My most dramatic drop came after replacing the incandescent bulb in my dusk to dawn yard light. 

I have now had compact fluorescent bulbs for at least five years to the best of my recollection and have only replaced two, one of which was in the outdoor yard light.

As to the heat the put off I really am not away of much if any. However I use many of the ones I have for task lighting such as a swing arm desk lamp so I can use those of smaller wattage than most I even see being sold on a regular basis. I have 9 watt, 10 watt, and 11 watt bulbs with none larger. 

I have bulb upside down, right side up, and several on their sides. None have had problems because of that. 
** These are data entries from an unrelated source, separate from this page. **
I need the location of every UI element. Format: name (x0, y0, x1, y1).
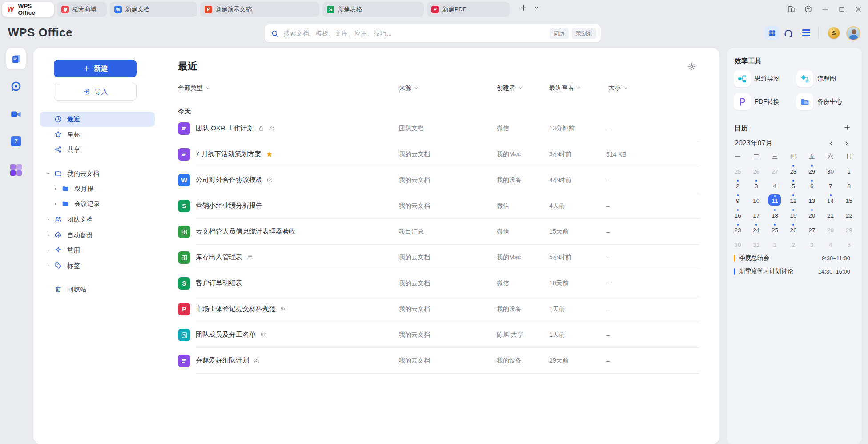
workspace-box-icon[interactable] (804, 5, 812, 13)
sidebar-item-folder-fill[interactable]: 会议记录 (40, 196, 155, 211)
add-event-plus-icon[interactable] (843, 123, 851, 131)
calendar-day[interactable]: 5 (840, 236, 858, 250)
tab-presentation[interactable]: P新建演示文稿 (200, 2, 319, 17)
calendar-day[interactable]: 30 (728, 236, 747, 250)
search-tag[interactable]: 策划案 (572, 28, 597, 39)
search-tag[interactable]: 简历 (550, 28, 569, 39)
messages-icon[interactable] (10, 81, 22, 92)
sidebar-item-tag[interactable]: 标签 (40, 258, 155, 273)
file-row[interactable]: W公司对外合作协议模板我的云文档我的设备4小时前– (178, 167, 699, 193)
calendar-day[interactable]: 27 (803, 221, 821, 236)
filter-0[interactable]: 全部类型 (178, 84, 210, 92)
filter-3[interactable]: 最近查看 (549, 84, 582, 92)
calendar-day[interactable]: 23 (728, 221, 747, 236)
tab-pdf[interactable]: P新建PDF (427, 2, 510, 17)
calendar-7-icon[interactable]: 7 (11, 136, 21, 146)
tab-docer[interactable]: 稻壳商城 (57, 2, 107, 17)
calendar-day[interactable]: 3 (803, 236, 821, 250)
sidebar-item-pin[interactable]: 常用 (40, 242, 155, 258)
filter-2[interactable]: 创建者 (497, 84, 523, 92)
calendar-day[interactable]: 24 (747, 221, 766, 236)
sidebar-item-clock[interactable]: 最近 (40, 112, 155, 127)
caret-right-icon[interactable] (52, 201, 60, 207)
tool-mindmap[interactable]: 思维导图 (734, 70, 796, 87)
tool-backup-center[interactable]: 备份中心 (796, 93, 859, 110)
calendar-day[interactable]: 14 (821, 192, 840, 206)
calendar-day[interactable]: 25 (728, 162, 747, 177)
sidebar-item-trash[interactable]: 回收站 (40, 282, 155, 297)
caret-right-icon[interactable] (45, 217, 53, 222)
avatar[interactable] (846, 26, 860, 40)
sidebar-item-folder[interactable]: 我的云文档 (40, 166, 155, 181)
minimize-icon[interactable] (821, 5, 829, 13)
apps-grid-button[interactable] (765, 26, 779, 40)
calendar-day[interactable]: 19 (784, 206, 803, 221)
sidebar-item-folder-fill[interactable]: 双月报 (40, 181, 155, 196)
more-apps-icon[interactable] (10, 164, 22, 176)
file-row[interactable]: 兴趣爱好组队计划我的云文档我的设备29天前– (178, 348, 699, 374)
calendar-day[interactable]: 29 (803, 162, 821, 177)
calendar-day[interactable]: 28 (821, 221, 840, 236)
file-row[interactable]: 7 月线下活动策划方案我的云文档我的Mac3小时前514 KB (178, 141, 699, 167)
calendar-day[interactable]: 16 (728, 206, 747, 221)
calendar-day[interactable]: 22 (840, 206, 858, 221)
calendar-day[interactable]: 31 (747, 236, 766, 250)
calendar-day[interactable]: 27 (765, 162, 784, 177)
calendar-day[interactable]: 10 (747, 192, 766, 206)
calendar-day[interactable]: 2 (728, 177, 747, 192)
filter-1[interactable]: 来源 (399, 84, 419, 92)
file-row[interactable]: 团队 OKR 工作计划团队文档微信13分钟前– (178, 116, 699, 141)
file-row[interactable]: P市场主体登记提交材料规范我的云文档我的设备1天前– (178, 296, 699, 322)
search-bar[interactable]: 搜索文档、模板、文库、应用、技巧... 简历策划案 (265, 24, 601, 42)
calendar-day[interactable]: 8 (840, 177, 858, 192)
calendar-prev-icon[interactable] (828, 140, 835, 147)
calendar-day[interactable]: 17 (747, 206, 766, 221)
tab-wps-logo[interactable]: WWPS Office (2, 2, 54, 17)
caret-right-icon[interactable] (52, 186, 60, 192)
calendar-day[interactable]: 9 (728, 192, 747, 206)
file-row[interactable]: 库存出入管理表我的云文档我的Mac5小时前– (178, 245, 699, 270)
file-row[interactable]: 云文档管人员信息统计表理器验收项目汇总微信15天前– (178, 219, 699, 245)
calendar-event[interactable]: 季度总结会9:30–11:00 (734, 254, 850, 262)
file-row[interactable]: S客户订单明细表我的云文档微信18天前– (178, 270, 699, 296)
calendar-day[interactable]: 18 (765, 206, 784, 221)
calendar-day-selected[interactable]: 11 (765, 192, 784, 206)
calendar-day[interactable]: 29 (840, 221, 858, 236)
file-row[interactable]: S营销小组业绩分析报告我的云文档微信4天前– (178, 193, 699, 219)
caret-right-icon[interactable] (45, 247, 53, 253)
calendar-day[interactable]: 15 (840, 192, 858, 206)
calendar-day[interactable]: 3 (747, 177, 766, 192)
calendar-day[interactable]: 7 (821, 177, 840, 192)
sidebar-item-cloud-backup[interactable]: 自动备份 (40, 227, 155, 242)
calendar-day[interactable]: 26 (747, 162, 766, 177)
calendar-day[interactable]: 12 (784, 192, 803, 206)
calendar-day[interactable]: 1 (765, 236, 784, 250)
tab-spreadsheet[interactable]: S新建表格 (322, 2, 424, 17)
calendar-day[interactable]: 21 (821, 206, 840, 221)
new-document-button[interactable]: 新建 (54, 60, 137, 77)
calendar-day[interactable]: 20 (803, 206, 821, 221)
calendar-day[interactable]: 5 (784, 177, 803, 192)
calendar-day[interactable]: 25 (765, 221, 784, 236)
tool-pdf-convert[interactable]: PDF转换 (734, 93, 796, 110)
file-row[interactable]: 团队成员及分工名单我的云文档陈旭 共享1天前– (178, 322, 699, 348)
filter-4[interactable]: 大小 (608, 84, 628, 92)
caret-down-icon[interactable] (45, 171, 53, 177)
tab-list-chevron-icon[interactable] (533, 4, 540, 11)
calendar-day[interactable]: 30 (821, 162, 840, 177)
close-icon[interactable] (854, 5, 863, 13)
calendar-day[interactable]: 2 (784, 236, 803, 250)
caret-right-icon[interactable] (45, 263, 53, 269)
maximize-icon[interactable] (838, 5, 846, 13)
gear-icon[interactable] (687, 62, 696, 71)
tool-flowchart[interactable]: 流程图 (796, 70, 859, 87)
import-button[interactable]: 导入 (54, 83, 137, 101)
calendar-day[interactable]: 13 (803, 192, 821, 206)
sidebar-item-team[interactable]: 团队文档 (40, 212, 155, 227)
calendar-day[interactable]: 26 (784, 221, 803, 236)
sidebar-item-share[interactable]: 共享 (40, 142, 155, 157)
meetings-icon[interactable] (10, 108, 22, 121)
calendar-day[interactable]: 28 (784, 162, 803, 177)
tab-writer[interactable]: W新建文档 (110, 2, 197, 17)
calendar-day[interactable]: 1 (840, 162, 858, 177)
I suspect the ones burned out from supposedly being upside down were due to them being of larger wattage and could very well have put off enough heat to shorten their lives. 
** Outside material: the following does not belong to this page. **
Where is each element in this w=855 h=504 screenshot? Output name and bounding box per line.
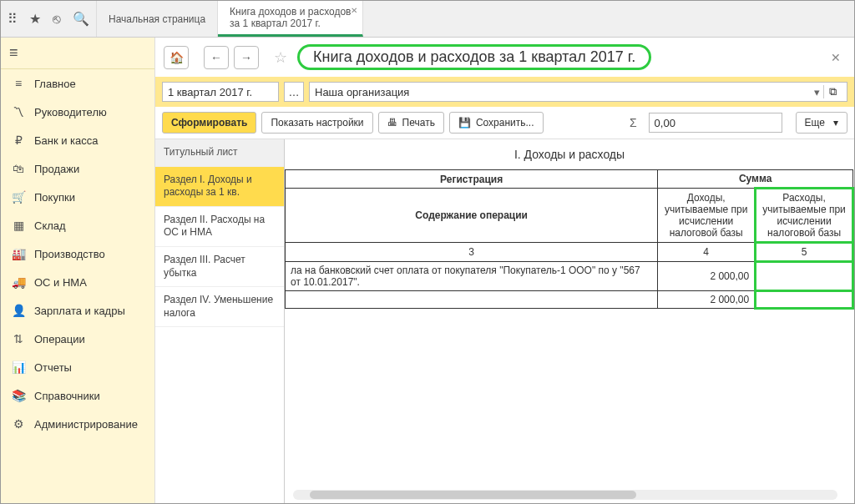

As to a $200 energy bill it may or may not be high. It just depends upon what all you have in use. two refrigerators, two freezers, water heaters, pumping water for livestock and gardens, etc.


----------



## Sandra Nelson (Oct 12, 2002)

We have two freezers, one refrigerator, desk computer, television, 12 CF bulbs on average of 6 hours each a day per bulb, yardlight (standard on pole variety) and plug in at least one vehicle. We also have two ceiling fans and in summer run 4 fans for air circulation in summer and the ceiling fans only in the winter. Our light bill runs a low of a bout 27 dollars in spring and fall and high of about 57 dollars in mid summer and mid winter. Without the CF bulbs it used to run closer to 80 dollars a month in the low months and about 127 dollars a month in the high months.


----------



## white eagle (Feb 8, 2007)

Since we have changed over to some of the CFL light bulbs now our electric is a little more cheaper. We haven't changed all the way over with the new light bulbs yet. For the first try we got 4 bulbs. Place one in our childs room, one in living room, one in master room and one in master bath. We wanted to see how our electric bill would change an it did. Our bill usually runs close to 200 a month an this month it was 170.00 so that is a big change in the bill. So now we will add more of these bulbs through out our home. :dance:


----------



## Jennifer Brewer (Aug 3, 2005)

We use CFL's, and find that while they are more expensive to replace, they last much longer. We use them almost exclusively, except a ceiling fan we can't reach (its 20 feet up!). Our bill is about $65 for a 1500 sq ft house with an electric stove. We have gas furnace and water heater, but that bill is only about $50 in the winter, and $30 in the summer.


----------



## robin f (Nov 26, 2007)

we have 2 freezers, 1 fridge, 1 washer, 1 dryer, 1 dishwasher, 1 stove (rarely used in winter due to the fact we cook on the wood stove a lot ), 2 tv's, 2 pc's, one is on 24/7, water heater, water pump, vacum cleaner, 4 bedroom house heated with woodstove, with kitchen, study, lounge, sitting room, CFL lights in everything, 2 adults, anywhere from 2 to six teenages lol, and a barn with two heater cords on water pipes, i also installed 15 CFL's in the barn, at the same time, i leave them on 24/7 during winter because its just to cold up here in the great white north for CFL's to start. 
Our power bill is around $130 per month in the winter and around $70. in the summer, 5 years ago, all at once i changed all the incan bulbs with CFL, (i got a great deal on them) apart for two, one in the front entrance to the house and one at the start of the walkway to the house and our power bill dropped on average $40.00 per month.


----------